(Given records Opens)

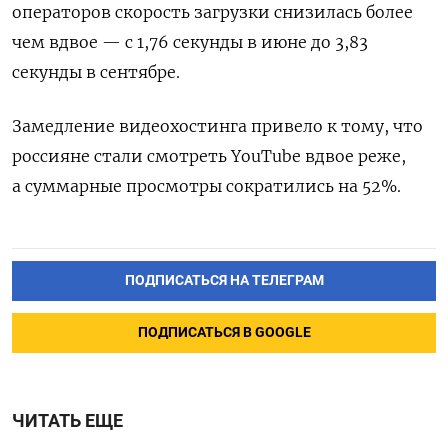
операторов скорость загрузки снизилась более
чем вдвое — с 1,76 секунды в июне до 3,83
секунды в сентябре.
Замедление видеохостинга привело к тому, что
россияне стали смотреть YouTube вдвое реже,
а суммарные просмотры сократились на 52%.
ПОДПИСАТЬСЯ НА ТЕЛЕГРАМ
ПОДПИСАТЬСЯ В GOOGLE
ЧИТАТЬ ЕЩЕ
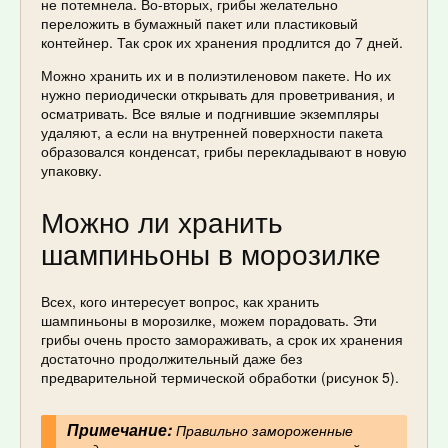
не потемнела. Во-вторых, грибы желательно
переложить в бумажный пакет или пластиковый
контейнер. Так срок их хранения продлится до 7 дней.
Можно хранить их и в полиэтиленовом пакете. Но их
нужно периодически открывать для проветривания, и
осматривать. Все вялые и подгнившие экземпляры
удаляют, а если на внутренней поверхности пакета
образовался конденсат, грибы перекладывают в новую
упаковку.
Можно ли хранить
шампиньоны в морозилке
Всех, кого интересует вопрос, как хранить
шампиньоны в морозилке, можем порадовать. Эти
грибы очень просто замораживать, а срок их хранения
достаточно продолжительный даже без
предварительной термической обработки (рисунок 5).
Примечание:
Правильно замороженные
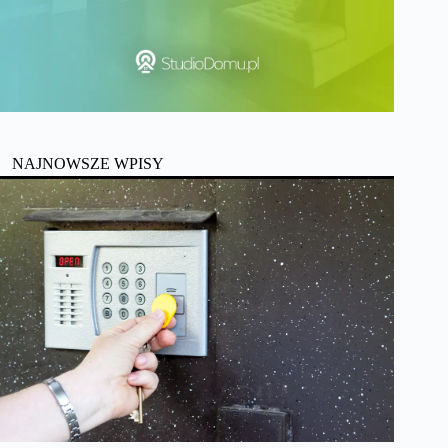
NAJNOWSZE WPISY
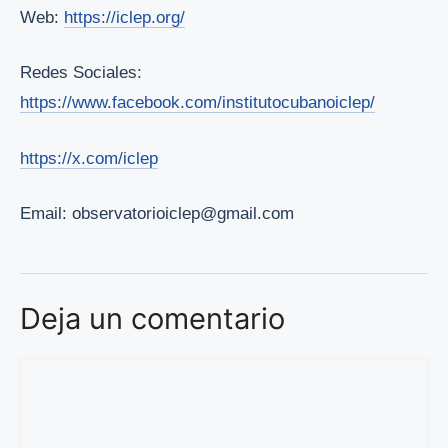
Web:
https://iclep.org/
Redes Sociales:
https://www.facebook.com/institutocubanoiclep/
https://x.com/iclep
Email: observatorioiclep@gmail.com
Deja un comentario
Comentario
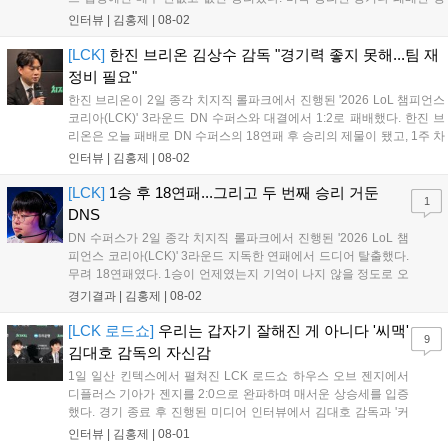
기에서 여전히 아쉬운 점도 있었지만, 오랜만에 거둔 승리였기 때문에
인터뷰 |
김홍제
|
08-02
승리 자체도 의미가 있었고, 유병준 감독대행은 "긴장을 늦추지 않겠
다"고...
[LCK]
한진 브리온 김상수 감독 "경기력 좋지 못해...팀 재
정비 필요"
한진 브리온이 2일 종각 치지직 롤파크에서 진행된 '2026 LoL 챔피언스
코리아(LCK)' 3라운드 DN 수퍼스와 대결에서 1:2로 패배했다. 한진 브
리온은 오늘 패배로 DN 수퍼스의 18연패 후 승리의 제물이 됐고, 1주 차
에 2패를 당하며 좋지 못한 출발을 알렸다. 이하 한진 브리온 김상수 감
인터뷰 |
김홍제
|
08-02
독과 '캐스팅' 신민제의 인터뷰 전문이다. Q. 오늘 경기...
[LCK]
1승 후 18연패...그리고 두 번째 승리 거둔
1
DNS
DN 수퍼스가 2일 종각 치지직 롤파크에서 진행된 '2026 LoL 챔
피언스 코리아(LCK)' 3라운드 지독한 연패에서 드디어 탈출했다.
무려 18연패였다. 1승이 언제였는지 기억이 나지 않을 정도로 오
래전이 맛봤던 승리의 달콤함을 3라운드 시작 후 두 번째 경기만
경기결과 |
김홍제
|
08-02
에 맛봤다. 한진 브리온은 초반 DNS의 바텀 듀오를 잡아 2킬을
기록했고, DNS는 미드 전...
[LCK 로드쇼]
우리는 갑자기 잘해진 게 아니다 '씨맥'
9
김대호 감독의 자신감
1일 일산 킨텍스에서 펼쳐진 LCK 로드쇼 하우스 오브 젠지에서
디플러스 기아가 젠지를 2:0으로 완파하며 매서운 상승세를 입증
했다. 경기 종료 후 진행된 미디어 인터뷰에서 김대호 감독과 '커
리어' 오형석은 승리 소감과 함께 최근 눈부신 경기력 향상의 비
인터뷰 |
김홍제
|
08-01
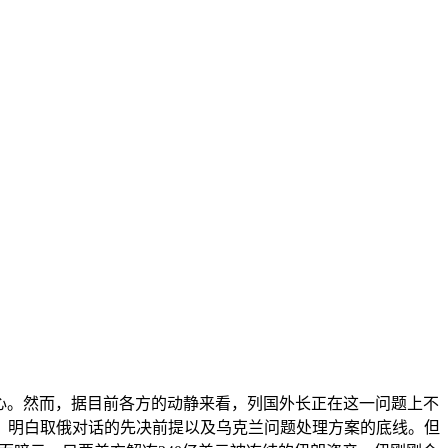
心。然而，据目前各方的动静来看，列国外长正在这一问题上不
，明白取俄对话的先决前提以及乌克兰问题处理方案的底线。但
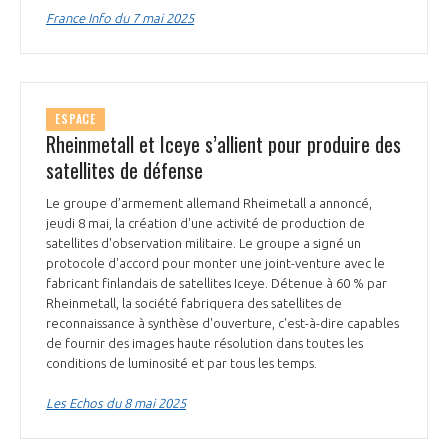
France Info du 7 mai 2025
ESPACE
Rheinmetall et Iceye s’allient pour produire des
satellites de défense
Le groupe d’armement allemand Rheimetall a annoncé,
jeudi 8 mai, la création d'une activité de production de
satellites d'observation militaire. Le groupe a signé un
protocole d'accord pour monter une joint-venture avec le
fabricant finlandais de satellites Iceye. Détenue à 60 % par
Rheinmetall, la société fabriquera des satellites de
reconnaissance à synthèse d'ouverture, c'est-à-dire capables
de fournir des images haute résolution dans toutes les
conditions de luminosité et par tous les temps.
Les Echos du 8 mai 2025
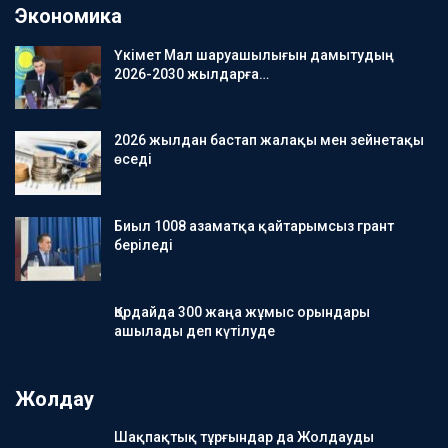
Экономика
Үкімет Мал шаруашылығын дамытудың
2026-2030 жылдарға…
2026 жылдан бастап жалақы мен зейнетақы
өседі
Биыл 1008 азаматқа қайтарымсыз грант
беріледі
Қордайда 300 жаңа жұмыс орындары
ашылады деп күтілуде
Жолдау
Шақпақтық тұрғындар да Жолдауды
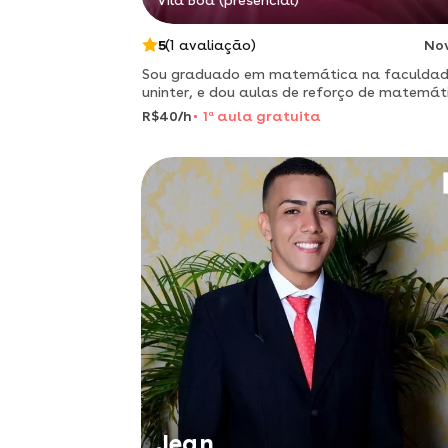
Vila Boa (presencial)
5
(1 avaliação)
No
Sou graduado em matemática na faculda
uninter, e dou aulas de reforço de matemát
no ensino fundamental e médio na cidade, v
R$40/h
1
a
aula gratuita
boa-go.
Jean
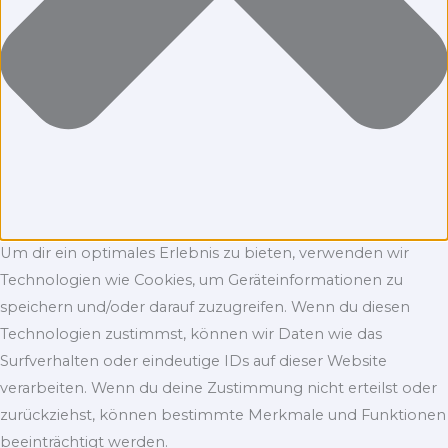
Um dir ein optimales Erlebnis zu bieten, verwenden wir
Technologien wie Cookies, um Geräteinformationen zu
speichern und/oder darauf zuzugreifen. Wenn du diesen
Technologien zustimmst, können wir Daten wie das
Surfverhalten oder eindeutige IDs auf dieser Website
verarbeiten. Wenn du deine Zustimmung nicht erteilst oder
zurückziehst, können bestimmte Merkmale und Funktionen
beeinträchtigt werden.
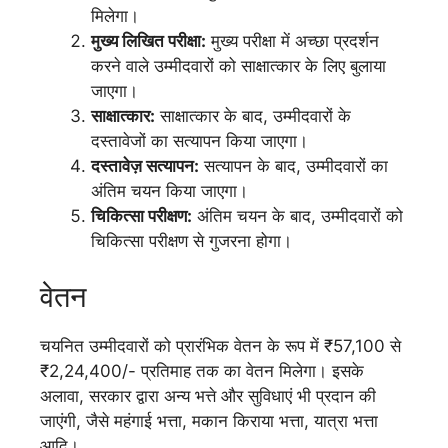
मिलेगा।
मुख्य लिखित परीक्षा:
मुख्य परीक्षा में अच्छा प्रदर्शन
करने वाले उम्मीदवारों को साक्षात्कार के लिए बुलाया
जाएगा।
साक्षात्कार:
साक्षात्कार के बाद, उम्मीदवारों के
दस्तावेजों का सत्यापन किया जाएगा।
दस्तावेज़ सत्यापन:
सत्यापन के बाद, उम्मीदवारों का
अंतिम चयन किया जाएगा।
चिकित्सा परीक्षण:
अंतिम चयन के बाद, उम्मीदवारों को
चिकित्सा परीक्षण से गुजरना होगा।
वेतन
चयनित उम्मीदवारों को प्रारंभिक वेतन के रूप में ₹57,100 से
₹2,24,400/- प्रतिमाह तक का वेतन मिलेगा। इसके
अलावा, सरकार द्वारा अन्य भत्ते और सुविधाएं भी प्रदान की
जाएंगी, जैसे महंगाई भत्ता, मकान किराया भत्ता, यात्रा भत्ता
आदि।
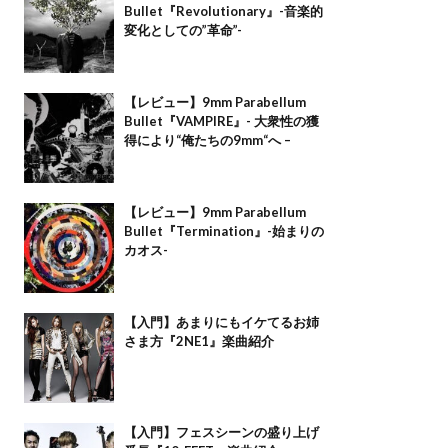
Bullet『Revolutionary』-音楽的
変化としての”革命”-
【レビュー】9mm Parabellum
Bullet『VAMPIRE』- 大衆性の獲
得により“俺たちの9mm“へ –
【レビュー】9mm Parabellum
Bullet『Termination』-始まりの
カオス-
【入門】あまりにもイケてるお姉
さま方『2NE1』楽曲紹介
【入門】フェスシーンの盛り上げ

(Given records Closes)

◆ **Problem statement**: If a line in the records includes the string "https", copy it.

◆ **Result**:
https://iclep.org/
https://www.facebook.com/institutocubanoiclep/
https://x.com/iclep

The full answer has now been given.